*Problem details*
Write the records below out again exactly as given, with no images.

*Data for analysis*
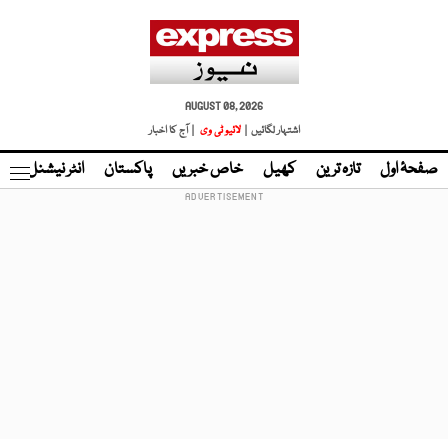
AUGUST 08, 2026
اشتہار لگائیں |
لائیو ٹی وی
| آج کا اخبار
صفحۂ اول
تازہ ترین
کھیل
خاص خبریں
پاکستان
انٹر نیشنل
ٹا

*Expected output*
AUGUST 08, 2026
اشتہار لگائیں |
لائیو ٹی وی
| آج کا اخبار
صفحۂ اول
تازہ ترین
کھیل
خاص خبریں
پاکستان
انٹر نیشنل
ٹا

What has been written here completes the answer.